Glynx - a download manager.
Version history:
1.026:
- simple GET and PUT forms
- reject link "c:\"
- bigger max-link-len (500 bytes)
- slave intervals on SLEEP if it is active; otherwise on TIMEOUT
- ftp-dir sends content-location
- finds ftp.pm in program's directory
- better make-dir
- escapes single-quotes reading config-file
- corrected: didn't start if had --prefix
- resume ftp transfers.
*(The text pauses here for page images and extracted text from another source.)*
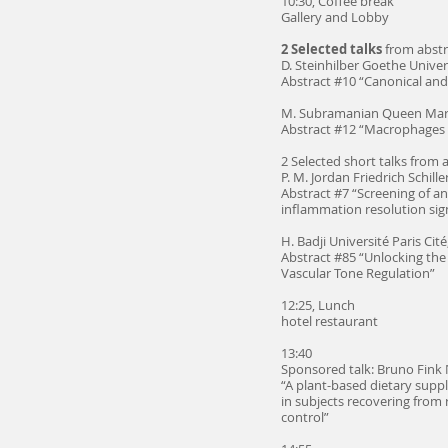
10:30, Coffee break
Gallery and Lobby
2 Selected talks
from abstr
D. Steinhilber Goethe Univer
Abstract #10 “Canonical and
M. Subramanian Queen Mary
Abstract #12 “Macrophages are
2 Selected short talks from 
P. M. Jordan Friedrich Schille
Abstract #7 “Screening of 
inflammation resolution sig
H. Badji Université Paris Cité
Abstract #85 “Unlocking the
Vascular Tone Regulation”
12:25, Lunch
hotel restaurant
13:40
Sponsored talk: Bruno Fink
“A plant-based dietary supp
in subjects recovering from r
control”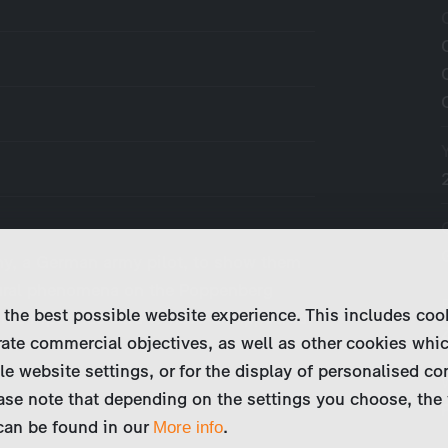
y, a German army pilot, to show them
ural phenomena on the Poppenberg
 the best possible website experience. This includes coo
ied Piper was said to have disappeared
ate commercial objectives, as well as other cookies whi
…
le website settings, or for the display of personalised co
ase note that depending on the settings you choose, the 
 can be found in our
.
More info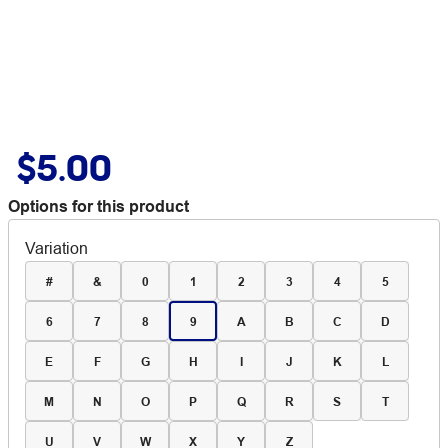
$5.00
Options for this product
Variation
#
&
0
1
2
3
4
5
6
7
8
9
A
B
C
D
E
F
G
H
I
J
K
L
M
N
O
P
Q
R
S
T
U
V
W
X
Y
Z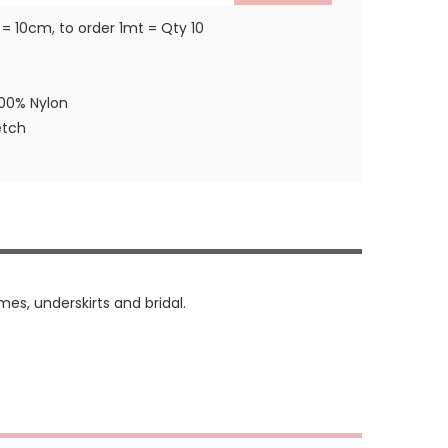
 = 10cm, to order 1mt = Qty 10
100% Nylon
etch
mes, underskirts and bridal.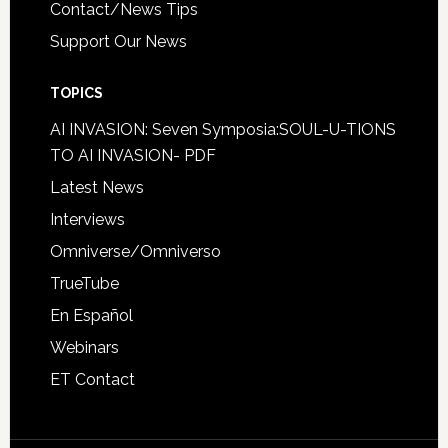
Contact/News Tips
Support Our News
TOPICS
AI INVASION: Seven Symposia:SOUL-U-TIONS
TO AI INVASION- PDF
Latest News
Interviews
Omniverse/Omniverso
TrueTube
En Español
Webinars
ET Contact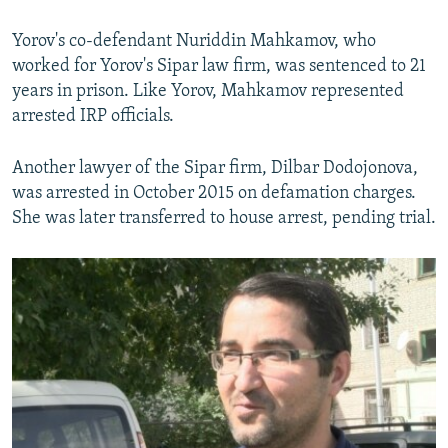
Yorov's co-defendant Nuriddin Mahkamov, who
worked for Yorov's Sipar law firm, was sentenced to 21
years in prison. Like Yorov, Mahkamov represented
arrested IRP officials.
Another lawyer of the Sipar firm, Dilbar Dodojonova,
was arrested in October 2015 on defamation charges.
She was later transferred to house arrest, pending trial.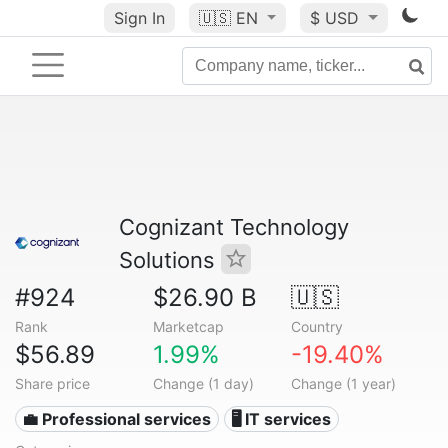
Sign In
🇺🇸
EN
$ USD
Cognizant Technology
Solutions
#924
$26.90 B
🇺🇸
Rank
Marketcap
Country
$56.89
1.99%
-19.40%
Share price
Change (1 day)
Change (1 year)
💼 Professional services
🖥️ IT services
Needs the custom ftp.pm module.
- base-dir is always absolute
- makerel: default is don't make backup
- verify each subdirectory for transformations
- sites with ports translate back correctly to site:port
- make_shorter_name receives untransformed url also
- separated pod file
- saves Content-Type
- can save any file attribute (delimiter is space)
- reprocessing the cache is slower, due to relative links reconstruction
- might create directories for linked sites, if it is necessary to create reference files
1.025:
- correction (again...) in slave mode variables save/restore
- included simple web front-end in eg directory
1.024:
new options:
--name-len-max= Limit filename size
--dir-depth-max= Limit directory depth
--cookies=FILE
--auth=
--makerel Make relative links
- makerel will make relative links to other sites;
will process last depth;
save modified page and make a backup of the original page.
- better error handling on command line url "protocol error"
- use env_proxy
- my_link started
- $RETRY_TIMEOUT_MULTIPLIER set to 2
1.023:
- better redirect, but perl "link" is copying instead of linking
- --mirror option (304)
- --mediaext option
- sets file dates to last-modified
1.022:
- multiple --prefix and --exclude seems to be working
- uses Accept:text/html to ask for an html listing of the directory when in "ftp" mode.
- corrected errors creating directory and copying file on linux
1.021:
- uses URI::Heuristic on command-line URL
- shows error response headers (if verbose)
- look at the 3rd parameter on 206 (when available -- otherwise it gives 500),
Content-Length: 637055 --> if "206" this is "chunk" size
Content-Range: bytes 1449076-2086130/2086131 --> THIS is file size
- prefix of: http://rd.yahoo.com/footer/?http://travel.yahoo.com/
should be: http://rd.yahoo.com/footer/
- included: "wav"
- sleep had 1 extra second
- sleep makes tests even when sleep==0
1.020: oct-02-2000
- optimization: accepts 200, when expecting 206
- don't keep retrying when there is nothing to do
- 404 Not Found error sometimes means "can't connect" - uses "--404-retry"
- file read = binmode
1.019: - restart if program was modified (-M $0)
- include "mov"
- stop, restart
1.018: - better copy, rename and unlink
- corrected binary dump when slave
- comparacao de tamanho de arquivos corrigida
- span e' um comando de css, que funciona como "a" (a href == span href);
span class is not java
1.017: - sleep prints dots if verbose.
- daemon mode (--slave)
- url and input file are optional
1.016: sept-27-2000
- new name "glynx.pl"
- verbose/quiet
- exponential timeout on retry
- storage control is a bit more efficient
- you can filter the processing of a dump file using prefix, exclude, subst
- more things in english, lots of new "to-do"; "goals" section
- rename config file to glynx.ini
1.015: - first published version, under name "get.pl"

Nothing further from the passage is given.